[Saved entries]
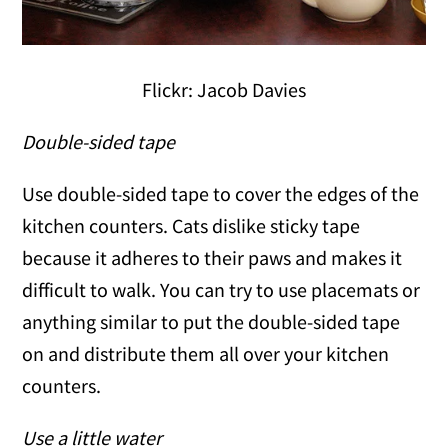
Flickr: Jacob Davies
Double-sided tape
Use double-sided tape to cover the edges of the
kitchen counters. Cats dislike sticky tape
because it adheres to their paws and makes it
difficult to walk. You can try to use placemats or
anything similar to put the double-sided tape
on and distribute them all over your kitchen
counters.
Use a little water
* * *
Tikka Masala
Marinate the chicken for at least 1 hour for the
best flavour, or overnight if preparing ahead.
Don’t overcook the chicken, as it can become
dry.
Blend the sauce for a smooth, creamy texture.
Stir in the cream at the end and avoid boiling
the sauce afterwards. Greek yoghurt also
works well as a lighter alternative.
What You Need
---
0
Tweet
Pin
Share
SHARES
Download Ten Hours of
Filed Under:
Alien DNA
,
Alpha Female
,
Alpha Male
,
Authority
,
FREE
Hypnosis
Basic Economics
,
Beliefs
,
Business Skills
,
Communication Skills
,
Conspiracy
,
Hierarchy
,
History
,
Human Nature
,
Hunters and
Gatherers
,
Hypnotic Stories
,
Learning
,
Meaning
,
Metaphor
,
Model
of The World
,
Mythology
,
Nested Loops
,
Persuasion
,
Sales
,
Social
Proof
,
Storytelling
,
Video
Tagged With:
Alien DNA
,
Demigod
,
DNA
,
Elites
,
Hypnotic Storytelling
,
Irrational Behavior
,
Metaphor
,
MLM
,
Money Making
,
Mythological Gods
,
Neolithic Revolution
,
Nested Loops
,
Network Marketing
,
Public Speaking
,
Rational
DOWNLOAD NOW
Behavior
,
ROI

Exercise aim:
Please copy the lines above from the line with "Flickr: Jacob Davies" up to and including the line with "Use a little water", exactly as written and with nothing else.

Solution to this exercise:
Flickr: Jacob Davies
Double-sided tape
Use double-sided tape to cover the edges of the
kitchen counters. Cats dislike sticky tape
because it adheres to their paws and makes it
difficult to walk. You can try to use placemats or
anything similar to put the double-sided tape
on and distribute them all over your kitchen
counters.
Use a little water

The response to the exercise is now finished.